Dominos is very pleased with you for your work, and it becomes a success. Other restaurant chains are seeing how successful and smart your application is, they decide to hire you to do the same thing for their business. They have their own objects, but you don't want to repeat yourself by defining a new method for every single restaurant that you're working for. You want to reuse your method for dominoes for the other restaurants as well since it's the same formula.

What do you do in this situation?

That's where the call method comes in!

The Call method.

The call method allows us to reuse our calcAverageEarning method in different objects by allowing us to set our own this property which would be the object that we pass to it. Let's say we have another pizza chain that we have to calculate their average earning for, with it's own object.

const galaxyPizza = {
  name: 'Galaxy Pizza',
  dailyEarnings: [500, 900, 1300, 210, 700, 400],
};

We want to reuse the calcAverageEarning method to calculate the average earning that galaxy pizza makes in a week. If we try to use it like this.

const earnings = dominoes.calcAverageEarning;
earnings();

What do you think we'd get as the result? We get the error, Cannot read properties of undefined on the this.dailyEarnings array. that's because the this keyword in a method refers to the current object where it is being called. So we can't call our method this way because there is no longer a dominoes.dailyEarnings property. That is when the call method comes in handy.

const earnings = dominoes.calcAverageEarning;
earnings.call(galaxyPizza);

The call method allows us to set our own this keyword (and in this case, it's the object galaxyPizza). When we log the galaxyPizza object, we see that it now has the property average with a value assigned to it, and we no longer get the undefined error.

Call accepts arguments.

The call method also allows you to call a method with arguments too. The syntax is call(thisArg, arg1, /* …, */ argN) For example, we want to call our method calcAverage method but with different values for dailyEarnings. Remember that calcAverageEarning is a function that accepts an array parameter called earnings. So we can also call the method in this way.

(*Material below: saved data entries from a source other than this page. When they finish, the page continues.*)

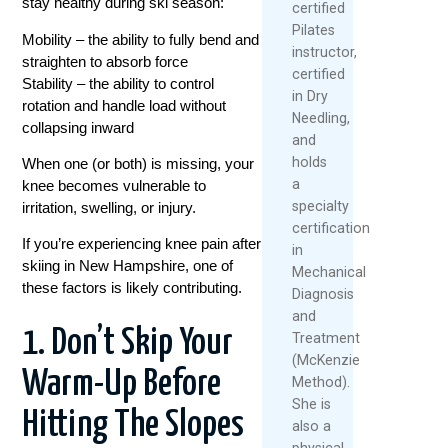
stay healthy during ski season:
certified
Pilates
Mobility – the ability to fully bend and
instructor,
straighten to absorb force
certified
Stability – the ability to control
in Dry
rotation and handle load without
Needling,
collapsing inward
and
holds
When one (or both) is missing, your
a
knee becomes vulnerable to
specialty
irritation, swelling, or injury.
certification
If you’re experiencing knee pain after
in
skiing in New Hampshire, one of
Mechanical
these factors is likely contributing.
Diagnosis
and
1. Don’t Skip Your
Treatment
(McKenzie
Warm-Up Before
Method).
She is
Hitting The Slopes
also a
physical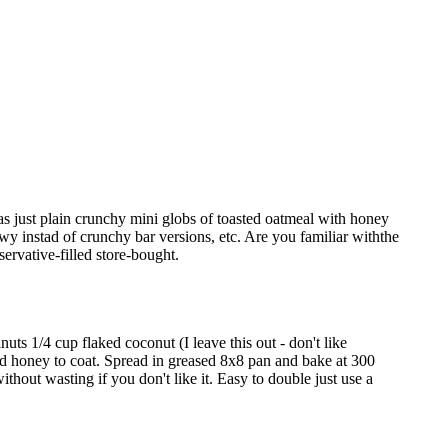
as just plain crunchy mini globs of toasted oatmeal with honey
hewy instad of crunchy bar versions, etc. Are you familiar withthe
ervative-filled store-bought.
uts 1/4 cup flaked coconut (I leave this out - don't like
nd honey to coat. Spread in greased 8x8 pan and bake at 300
thout wasting if you don't like it. Easy to double just use a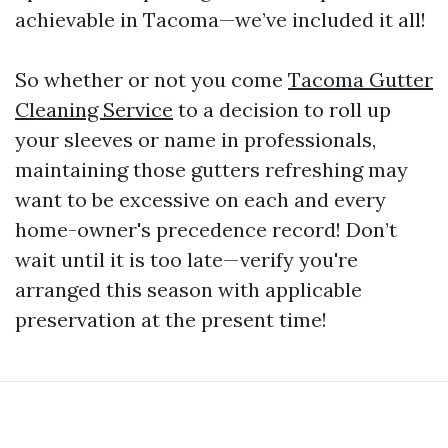
achievable in Tacoma—we’ve included it all!
So whether or not you come
Tacoma Gutter
Cleaning Service
to a decision to roll up
your sleeves or name in professionals,
maintaining those gutters refreshing may
want to be excessive on each and every
home-owner's precedence record! Don’t
wait until it is too late—verify you're
arranged this season with applicable
preservation at the present time!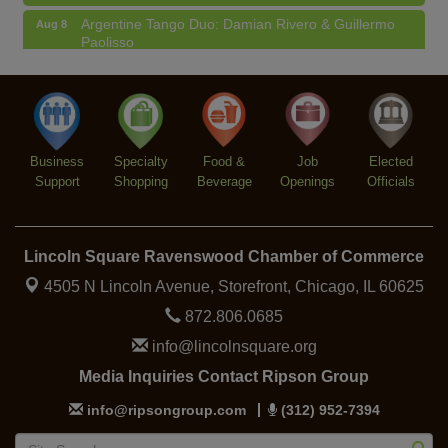
Argentine Tango Duo: Damian Rivero & Guillermo
Aug 8
Paolisso
Chakra Talk & New Moon Activation
Aug 9
BREATHE AND FLOW with Jen
Aug 10
Lincoln Square Farmers Market - Tuesday
Aug 11
Business
Specialty
Food &
Job
Elected
BREATHE + FLOW with Anjali Kingsley
Aug 12
Support
Shopping
Beverage
Openings
Officials
Lincoln Square Ravenswood Chamber of Commerce
4505 N Lincoln Avenue, Storefront,
Chicago, IL 60625
872.806.0685
info@lincolnsquare.org
Media Inquiries Contact Ripson Group
info@ripsongroup.com
(312) 952-7394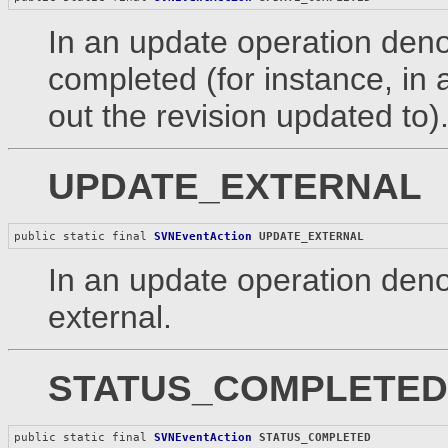
In an update operation denot
completed (for instance, in 
out the revision updated to)
UPDATE_EXTERNAL
public static final 
SVNEventAction
UPDATE_EXTERNAL
In an update operation deno
external.
STATUS_COMPLETED
public static final 
SVNEventAction
STATUS_COMPLETED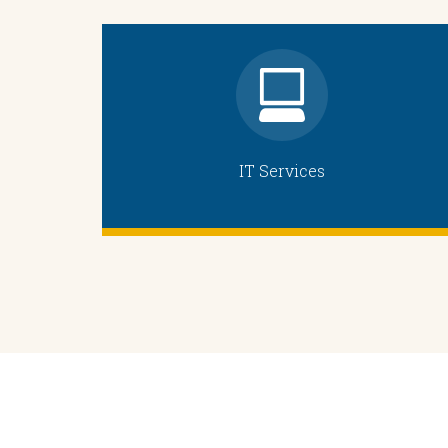
IT Services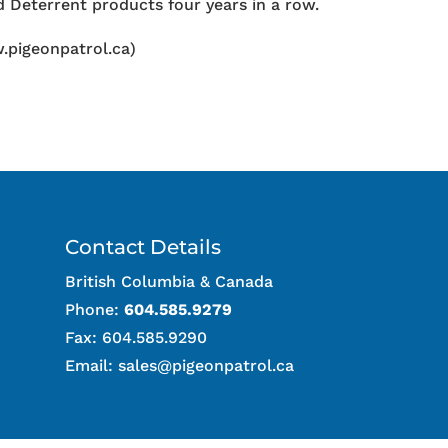
 Deterrent products four years in a row.
.pigeonpatrol.ca)
Contact Details
British Columbia & Canada
Phone:
604.585.9279
Fax: 604.585.9290
Email:
sales@pigeonpatrol.ca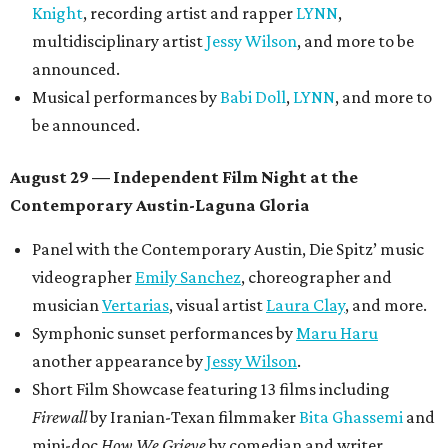
Knight
, recording artist and rapper
LYNN
,
multidisciplinary artist
Jessy Wilson
, and more to be
announced.
Musical performances by
Babi Doll
,
LYNN
, and more to
be announced.
August 29 — Independent Film Night at the
Contemporary Austin-Laguna Gloria
Panel with the Contemporary Austin, Die Spitz’ music
videographer
Emily Sanchez
, choreographer and
musician
Vertarias
, visual artist
Laura Clay
, and more.
Symphonic sunset performances by
Maru Haru
another appearance by
Jessy Wilson
.
Short Film Showcase featuring 13 films including
Firewall
by Iranian-Texan filmmaker
Bita Ghassemi
and
mini-doc
How We Grieve
by comedian and writer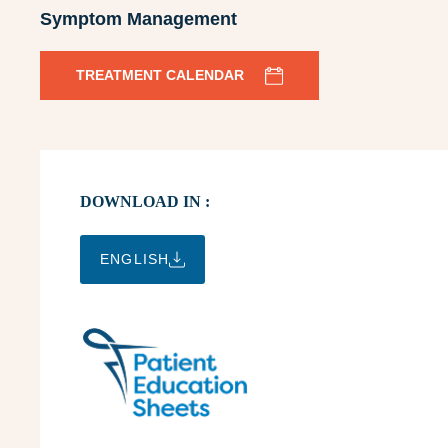
Symptom Management
TREATMENT CALENDAR
DOWNLOAD IN :
ENGLISH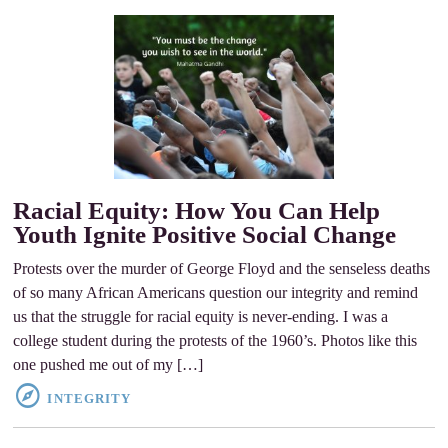
Racial Equity: How You Can Help
Youth Ignite Positive Social Change
Protests over the murder of George Floyd and the senseless deaths
of so many African Americans question our integrity and remind
us that the struggle for racial equity is never-ending. I was a
college student during the protests of the 1960’s. Photos like this
one pushed me out of my […]
INTEGRITY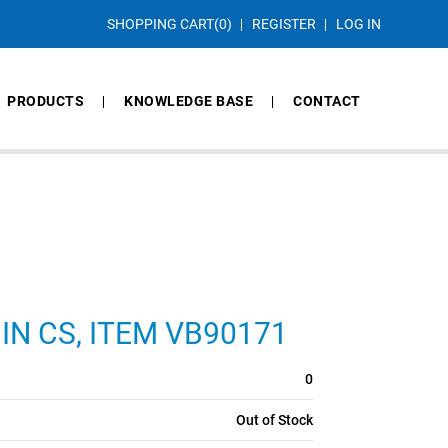
SHOPPING CART
(0)
REGISTER
LOG IN
PRODUCTS
KNOWLEDGE BASE
CONTACT
3 IN CS, ITEM VB90171
0
Out of Stock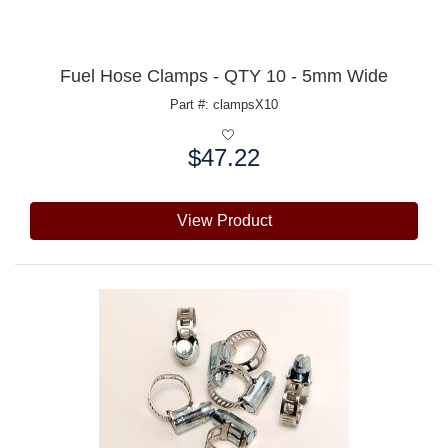
Fuel Hose Clamps - QTY 10 - 5mm Wide
Part #: clampsX10
$47.22
Price:
View Product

const arr = [200, 1200, 2135, 500, 1000, 600, 800];
const earnings = dominoes.calcAverageEarning;
earnings.call(galaxyPizza, arr);

It will work the same way, except this time we're passing in our own earnings value rather than using the default one from the object because the call method allows for you to pass in arguments too.

The Apply Method.

The Apply method does the same job that call does, except it accepts an array of arguments instead with this syntax apply(thisArg, argsArray)

Let's modify our calcAverageEarning method to accept an additional parameter called name.

const dominoes = {
  name: 'Dominos',
  dailyEarnings: [2300, 1900, 3000, 1000, 4000, 4920, 9828],
  calcAverageEarning(
    earnings = this.dailyEarnings,
    restuarantName = this.name
  ) {
    let sum = 0;
    for (let i = 0; i < earnings.length; i++) {
      sum += earnings[i];
    }
    this.average = `The average ${restuarantName} earns in a week is ${Math.round(
      sum / earnings.length
    )}`;
    return this.average;
  },
};

Hence, we can use the apply method this way

earnings.apply(galaxyPizza, [arr, 'Galaxy Pizza']);

With the first argument being the array we defined earlier, and the second argument being the name of the restaurant.

The Bind Method.

The bind method also works like the call and apply method with the syntax bind(thisArg, arg1, arg2, /* …, */ argN). The difference is bind returns a new function and does not immediately call the function.

const galaxyPizzaEarnings = earnings.bind(galaxyPizza);
galaxyPizzaEarnings();

Bind also accepts arguments.

Conclusion.

We've learnt how the call, bind and apply methods can call methods from another object by manually setting our this keyword to it. We can also pass arguments through them and we've learnt that call and bind accepts arguments seperated by commas and applyaccepts an array of arguments.

The difference between call, apply and bind is that call and apply calls the function instantly while bind returns a new function that's a copy of the method.